Bei einer Berücksichtigung von insolvenzrechtlichen Anfechtungstatbeständen wäre die Durchsetzung des Haftungsanspruchs mit erheblichen Unsicherheiten behaftet. Denn das FA müsste beim Erlass des Haftungsbescheides und der Ausübung des ihm zustehenden Ermessens eine Prognoseentscheidung treffen und die Möglichkeit und die Erfolgsaussichten einer Ausübung von Anfechtungsrechten nach §§ 130 ff. InsO prüfen. Eine solche Überprüfung wäre nur dann entbehrlich, wenn es zur Eröffnung des Insolvenzverfahrens überhaupt nicht kommt. Denn wie der Senat bereits entschieden hat (Senatsbeschluss vom 23.4.2007 VII B 92/06 = SIS 07 27 21, zur Veröffentlichung bestimmt), kommt die Berücksichtigung von hypothetischen Kausalverläufen ohnehin nicht in Betracht, wenn das Insolvenzgericht den Antrag auf Eröffnung des Insolvenzverfahrens nach § 26 Abs. 1 InsO

mangels Masse ablehnt. Zwischen Antragstellung und Bescheidung des Antrags kann jedoch ein längerer Zeitraum verstreichen, wenn z.B. der vom Insolvenzgericht eingesetzte vorläufige Insolvenzverwalter mit der Erstellung eines Sachverständigengutachtens beauftragt worden ist (vgl. § 22 Abs. 1 Satz 2 Nr. 3 InsO). Die zur Durchsetzung des Haftungsanspruchs erforderliche Handlungsfähigkeit des FA wäre in unzumutbarer Weise eingeschränkt, wenn es verpflichtet wäre, die Beendigung des Eröffnungsverfahrens abzuwarten, bevor gegen den Vertreter ein Haftungsbescheid erlassen werden könnte. Aber auch das Erfordernis einer Prognoseentscheidung über das Vorliegen der in §§ 130 ff. InsO normierten Anfechtungsvoraussetzungen, insbesondere über das Vorliegen der Zahlungsunfähigkeit des Schuldners i.S. von § 17 InsO, würde die Durchführung des Haftungsverfahrens erheblich erschweren und die Funktion der Haftungsvorschrift für diesen Zeitraum in Frage stellen.
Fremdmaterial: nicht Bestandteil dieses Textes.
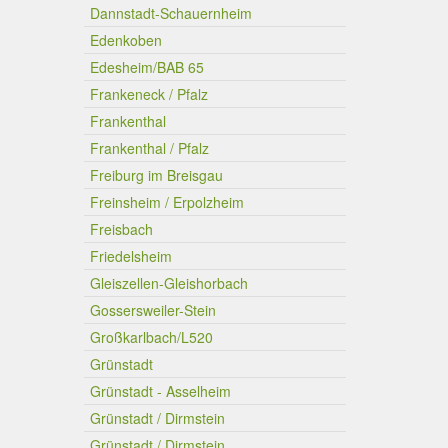
Dannstadt-Schauernheim
Edenkoben
Edesheim/BAB 65
Frankeneck / Pfalz
Frankenthal
Frankenthal / Pfalz
Freiburg im Breisgau
Freinsheim / Erpolzheim
Freisbach
Friedelsheim
Gleiszellen-Gleishorbach
Gossersweiler-Stein
Großkarlbach/L520
Grünstadt
Grünstadt - Asselheim
Grünstadt / Dirmstein
Grünstadt / Dirmstein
Neben dem Sicherungszweck sprechen somit auch Effektivitätsgesichtspunkte und Praktikabilitätserwägungen dafür, bei der Anwendung von § 69 AO hypothetische Kausalverläufe im Rahmen der Schadenszurechnung unberücksichtigt zu lassen.

 

b) Mit diesem Ergebnis setzt sich der erkennende Senat nicht in Widerspruch zur Rechtsprechung des BGH. Die zur Abführung von Sozialversicherungsbeiträgen getroffenen Entscheidungen (Urteile vom 18.4.2005 II ZR 61/03, ZIP 2005, 1026, DStR 2005, 978, und vom 14.11.2000 VI ZR 149/99, ZIP 2001, 80) betreffen eine mögliche Haftung aus § 823 Abs. 2 BGB i.V.m. § 266a des Strafgesetzbuchs und damit einen deliktischen Schadensersatzanspruch. Wie bereits ausgeführt, handelt es sich um einen solchen bei § 69 AO jedoch nicht. Vielmehr normiert § 69 AO einen öffentlich-rechtlichen - und zivilrechtlich nicht abdingbaren - Haftungsanspruch, der eine Sonderverbindlichkeit gegenüber dem Fiskus begründet. Der Haftung kommt eine Ausgleichsfunktion und lediglich der Charakter eines Schadensersatzanspruchs zu (Jatzke in Beermann/Gosch, AO § 69 Rz 3, m.w.N.). Daneben verfolgt § 69 AO den Zweck, das bei steuerrechtlich nicht geschäfts- und handlungsfähigen Steuerpflichtigen auftretende Erfordernis der Stellvertretung an die besonderen Bedürfnisse des Steuerrechts anzupassen und damit zur Aufkommenssicherung beizutragen. Aus diesen Gründen kann die zum Deliktsrecht entwickelte Rechtsprechung des BGH nicht ohne weiteres auf die Haftung nach den Vorschriften der AO übertragen werden.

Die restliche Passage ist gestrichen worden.